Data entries
########################################

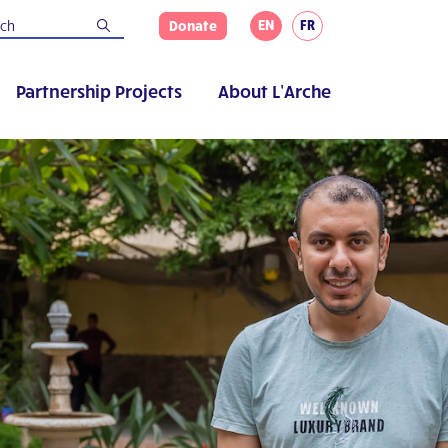
EN
FR
Donate
Partnership Projects
About L’Arche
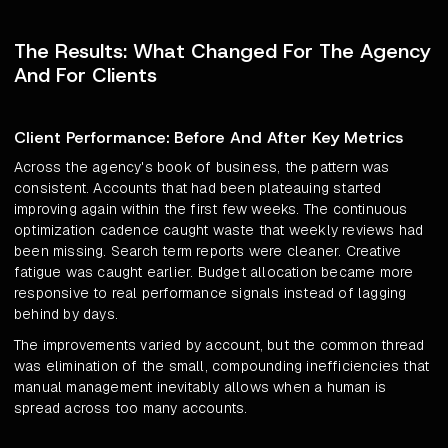
The Results: What Changed For The Agency
And For Clients
Client Performance: Before And After Key Metrics
Across the agency's book of business, the pattern was
consistent. Accounts that had been plateauing started
improving again within the first few weeks. The continuous
optimization cadence caught waste that weekly reviews had
been missing. Search term reports were cleaner. Creative
fatigue was caught earlier. Budget allocation became more
responsive to real performance signals instead of lagging
behind by days.
The improvements varied by account, but the common thread
was elimination of the small, compounding inefficiencies that
manual management inevitably allows when a human is
spread across too many accounts.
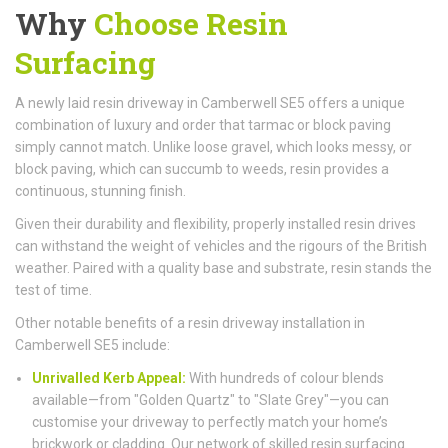
Why
Choose Resin
Surfacing
A newly laid resin driveway in Camberwell SE5 offers a unique
combination of luxury and order that tarmac or block paving
simply cannot match. Unlike loose gravel, which looks messy, or
block paving, which can succumb to weeds, resin provides a
continuous, stunning finish.
Given their durability and flexibility, properly installed resin drives
can withstand the weight of vehicles and the rigours of the British
weather. Paired with a quality base and substrate, resin stands the
test of time.
Other notable benefits of a resin driveway installation in
Camberwell SE5 include:
Unrivalled Kerb Appeal:
With hundreds of colour blends
available—from "Golden Quartz" to "Slate Grey"—you can
customise your driveway to perfectly match your home’s
brickwork or cladding. Our network of skilled resin surfacing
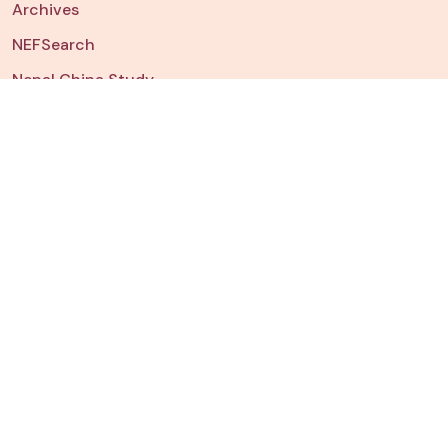
Archives
NEFSearch
Nepal China Study
NEFData
Dashboard
Chart of The Week
JOIN US
Fellowships & Internships
Watch
NEFTalk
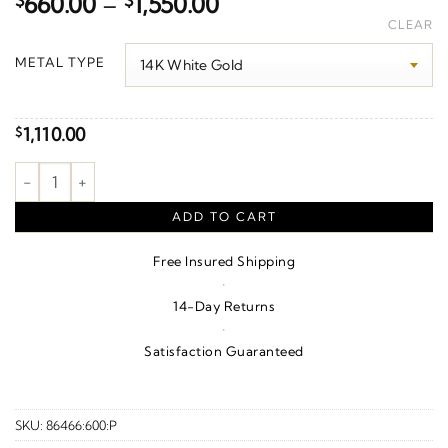
Price
$
660.00
–
$
1,550.00
range:
CLEAR
$660.00
METAL TYPE
through
$1,550.00
1,110.00
$
Geometric Earrings quantity
ADD TO CART
Free Insured Shipping
·
14-Day Returns
·
Satisfaction Guaranteed
SKU:
86466:600:P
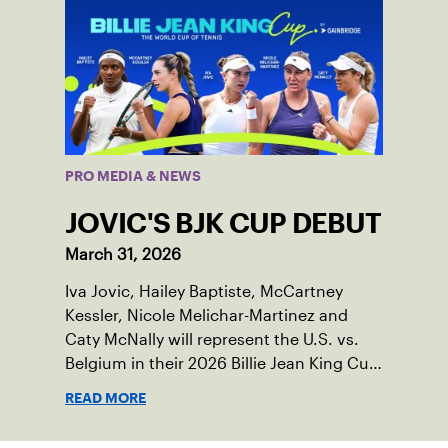
PRO MEDIA & NEWS
JOVIC'S BJK CUP DEBUT
March 31, 2026
Iva Jovic, Hailey Baptiste, McCartney
Kessler, Nicole Melichar-Martinez and
Caty McNally will represent the U.S. vs.
Belgium in their 2026 Billie Jean King Cup
Qualifying tie, April 10-11 on indoor red
READ MORE
clay in Ostend, Belgium.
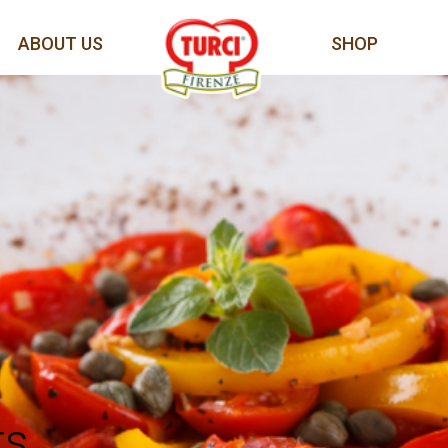
ABOUT US
SHOP
rs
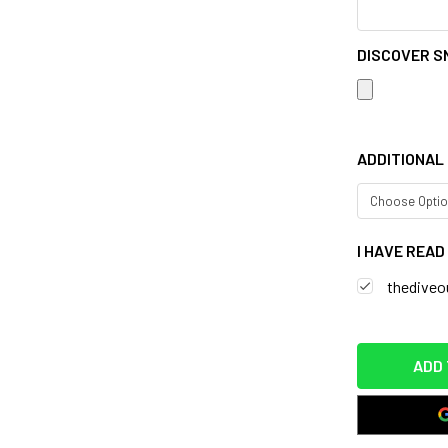
DISCOVER S
ADDITIONAL 
I HAVE REA
thediveou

########################################

▸ **ACTIVITY**
Each entry must be reproduced word for word, and any image among them left out.

▸ **TASK SOLUTION**
EN
FR
Donate
Partnership Projects
About L’Arche
The Results: What Changed For The Agency
And For Clients
Client Performance: Before And After Key Metrics
Across the agency's book of business, the pattern was
consistent. Accounts that had been plateauing started
improving again within the first few weeks. The continuous
optimization cadence caught waste that weekly reviews had
been missing. Search term reports were cleaner. Creative
fatigue was caught earlier. Budget allocation became more
responsive to real performance signals instead of lagging
behind by days.
The improvements varied by account, but the common thread
was elimination of the small, compounding inefficiencies that
manual management inevitably allows when a human is
spread across too many accounts.
Why
Choose Resin
Surfacing
A newly laid resin driveway in Camberwell SE5 offers a unique
combination of luxury and order that tarmac or block paving
simply cannot match. Unlike loose gravel, which looks messy, or
block paving, which can succumb to weeds, resin provides a
continuous, stunning finish.
Given their durability and flexibility, properly installed resin drives
can withstand the weight of vehicles and the rigours of the British
weather. Paired with a quality base and substrate, resin stands the
test of time.
Other notable benefits of a resin driveway installation in
Camberwell SE5 include:
Unrivalled Kerb Appeal:
With hundreds of colour blends
available—from "Golden Quartz" to "Slate Grey"—you can
customise your driveway to perfectly match your home’s
brickwork or cladding. Our network of skilled resin surfacing
Archives
NEFSearch
Nepal China Study
NEFData
Dashboard
Chart of The Week
JOIN US
Fellowships & Internships
Watch
NEFTalk
Price
$
660.00
–
$
1,550.00
range:
CLEAR
$660.00
METAL TYPE
through
$1,550.00
1,110.00
$
Geometric Earrings quantity
ADD TO CART
Free Insured Shipping
·
14-Day Returns
·
Satisfaction Guaranteed
SKU:
86466:600:P
PRO MEDIA & NEWS
JOVIC'S BJK CUP DEBUT
March 31, 2026
Iva Jovic, Hailey Baptiste, McCartney
Kessler, Nicole Melichar-Martinez and
Caty McNally will represent the U.S. vs.
Belgium in their 2026 Billie Jean King Cup
Qualifying tie, April 10-11 on indoor red
READ MORE
clay in Ostend, Belgium.
ABOUT US
SHOP
rs
DISCOVER S
ADDITIONAL 
I HAVE REA
thediveou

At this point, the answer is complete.